Unfortunately, retirement has a way of also coming with a reduction in disposable income, and if you do not have a backup plan in place, it can give rise to a multitude of incredibly stressful situations when your retirement time arrives. If you are fortunate enough to own your own property, you will be glad to know that it can be used to your advantage in your retirement days, without you having to resort to rebonding your home. Enter the reverse mortgage, and the host of benefits it holds. 

When you say Reverse Mortgage, what do you mean?

A traditional loan comes with a rather terrifying set of consequences if you do not adhere to the loan conditions, or default on your agreement. A severely affected credit score, or even something as bad as foreclosure or eviction could be on the menu if you are unable to meet your commitments of your lender. 

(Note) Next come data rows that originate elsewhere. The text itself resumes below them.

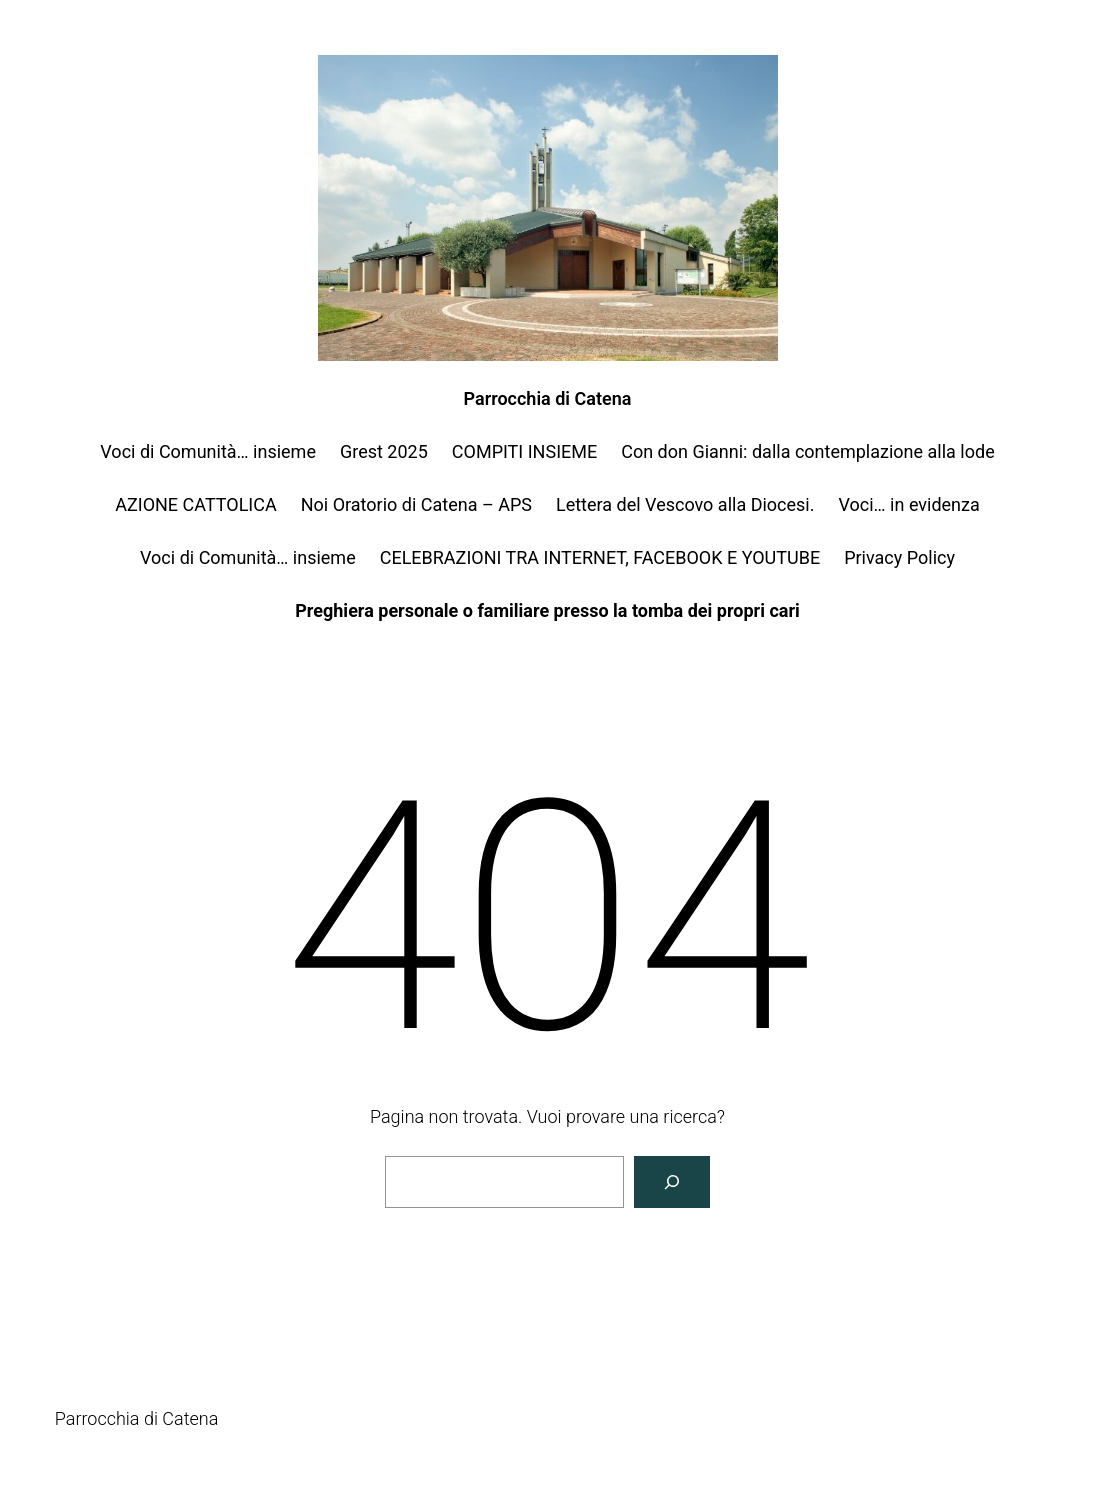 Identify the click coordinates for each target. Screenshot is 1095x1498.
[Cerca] (672, 1182)
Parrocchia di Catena (548, 398) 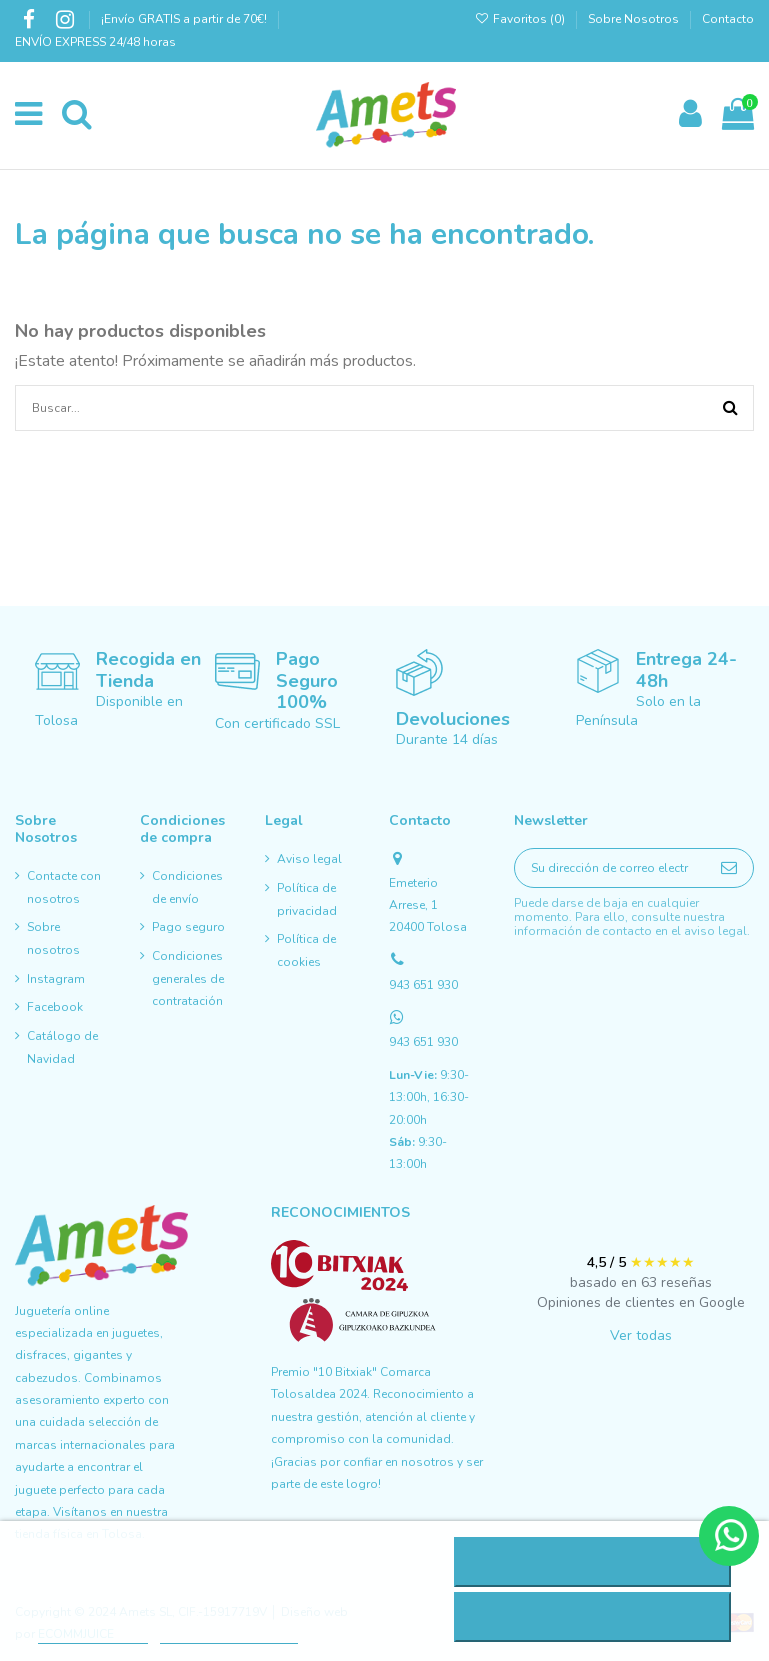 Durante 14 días (447, 739)
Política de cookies (306, 950)
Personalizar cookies (229, 1634)
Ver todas (641, 1335)
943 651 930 (423, 985)
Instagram (56, 979)
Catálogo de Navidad (62, 1047)
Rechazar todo (591, 1562)
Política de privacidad (307, 899)
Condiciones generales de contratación (188, 978)
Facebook (55, 1007)
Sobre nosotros (53, 938)
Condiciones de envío (187, 887)
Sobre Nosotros (633, 19)
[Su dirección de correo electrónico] (610, 867)
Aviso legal (309, 859)
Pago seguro (188, 927)
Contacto (728, 19)
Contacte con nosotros (64, 887)
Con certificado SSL (277, 723)
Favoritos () (521, 19)
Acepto (592, 1617)
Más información (93, 1634)
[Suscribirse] (729, 867) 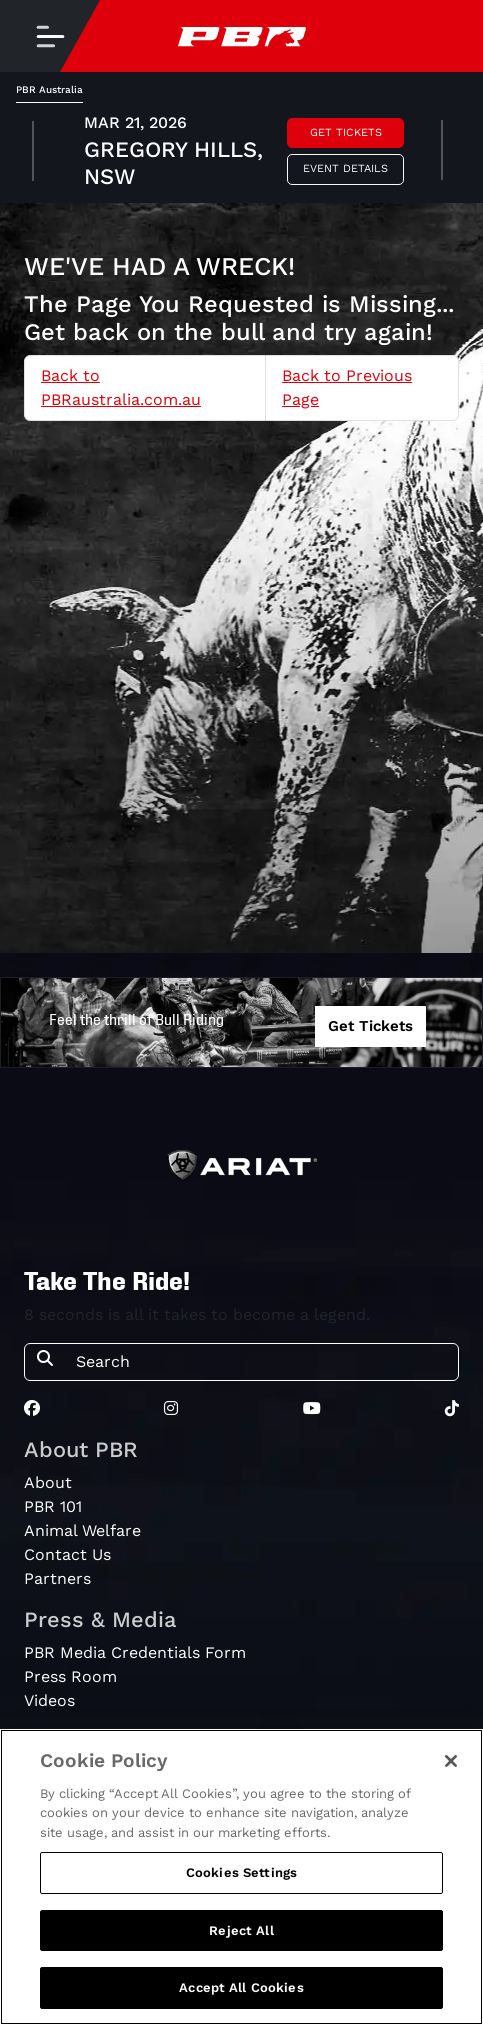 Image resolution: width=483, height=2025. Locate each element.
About (48, 1482)
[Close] (451, 1761)
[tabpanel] (241, 153)
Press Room (70, 1676)
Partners (57, 1578)
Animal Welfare (82, 1530)
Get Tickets (346, 132)
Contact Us (67, 1554)
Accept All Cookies (241, 1987)
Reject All (241, 1930)
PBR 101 (53, 1506)
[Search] (261, 1362)
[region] (241, 1877)
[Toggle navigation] (50, 36)
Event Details (345, 168)
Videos (49, 1700)
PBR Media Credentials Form (135, 1652)
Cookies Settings (241, 1872)
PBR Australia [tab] (49, 89) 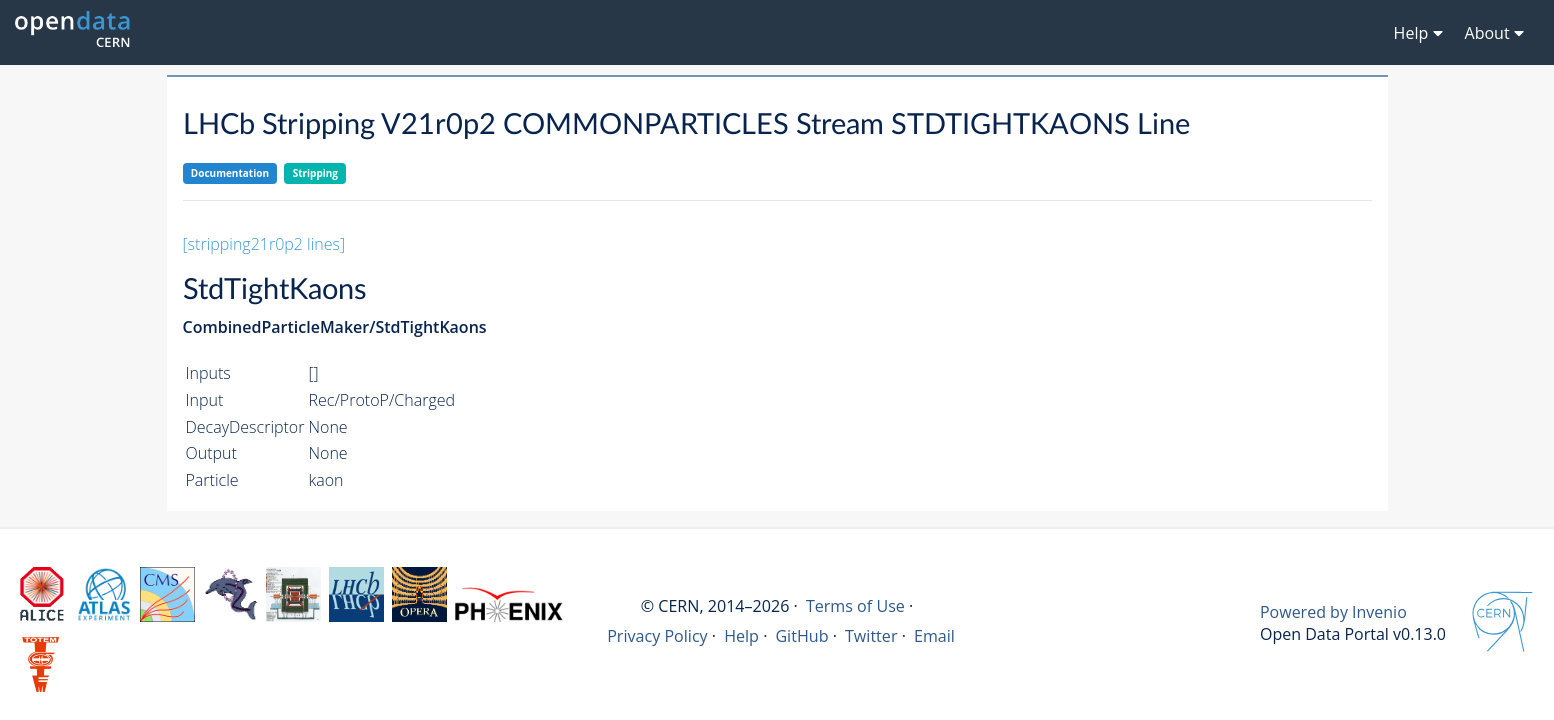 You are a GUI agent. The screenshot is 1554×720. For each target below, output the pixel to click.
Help (741, 636)
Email (934, 636)
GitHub (801, 636)
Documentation (230, 173)
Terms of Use (855, 606)
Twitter (871, 636)
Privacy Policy (657, 636)
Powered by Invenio (1333, 612)
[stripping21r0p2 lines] (264, 244)
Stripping (315, 173) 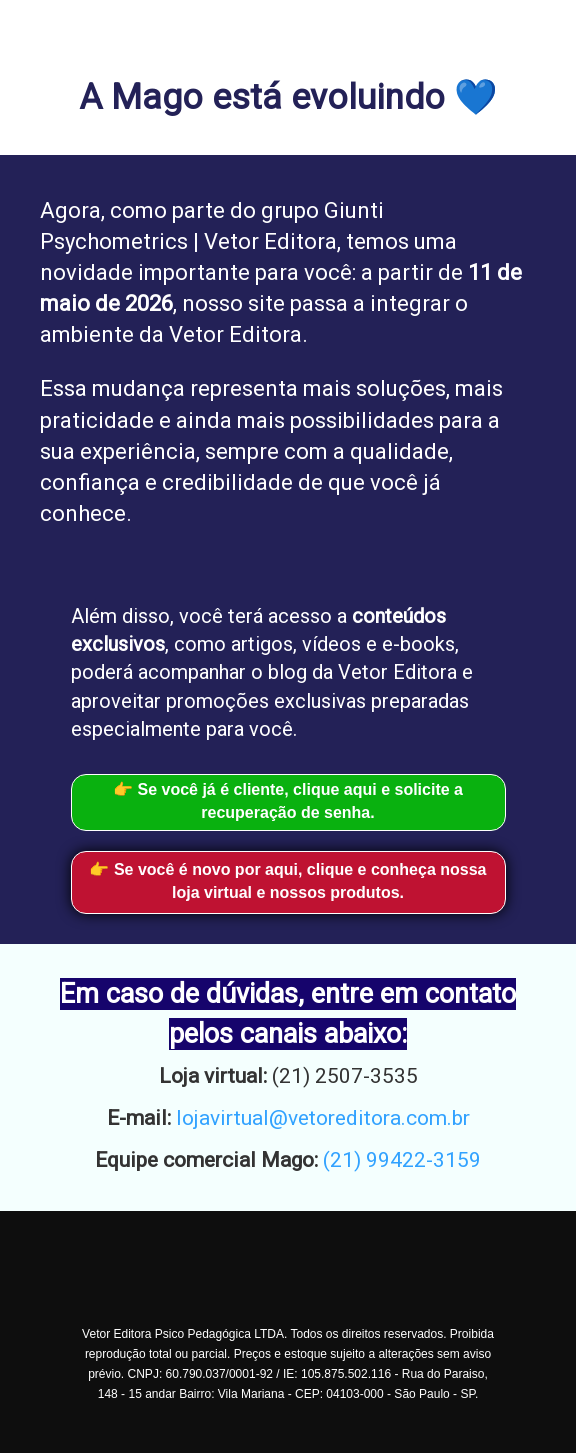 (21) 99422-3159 (402, 1160)
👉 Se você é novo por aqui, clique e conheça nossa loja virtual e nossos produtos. (287, 881)
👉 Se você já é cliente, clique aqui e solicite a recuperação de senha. (288, 801)
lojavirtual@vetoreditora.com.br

One of the single most beneficial things about a reverse mortgage is that you are not bound by these strict and limiting conditions, and it gives you enough flexibility to avoid that ever-imposing debt trap that comes with a traditional loan. However, at the end of the day, it is still a loan, and you should be familiar with the restrictions that come with a financial commitment of this nature. 

Designed for retirement

Because this kind of loan is pertinently designed for those of retirement age, you will not be able to apply for one if you are younger than 62.

Another condition is that you should be the primary and permanent resident of the home against which you take out the loan, and it should be in your legal possession. 

When you apply for the loan, you need to be truly clear in understanding that you will not get the full value of the home in the form of cash. This is due to the fact that government has implemented a set of laws that cap the percentage amount you can borrow, at a certain level. Although this can feel restrictive, it is designed to prevent overborrowing and fraud. 

Considerations such as your current financial standing, as well as your home’s age, condition and physical location will be taken into account when your lender uses a tool known as a reverse loan calculator to calculate your loan. 

In what form do I receive my money?

When your reverse mortgage comes though, you can take ownership of your money in a number of ways. The most popular methods to set up monthly payments that are paid to you in equal amounts until the funds are exhausted. This creates some form of monthly predictability and allows you to budget and make decisions based on this predictability. 

You could also opt for a lump sum payment, or a line of credit.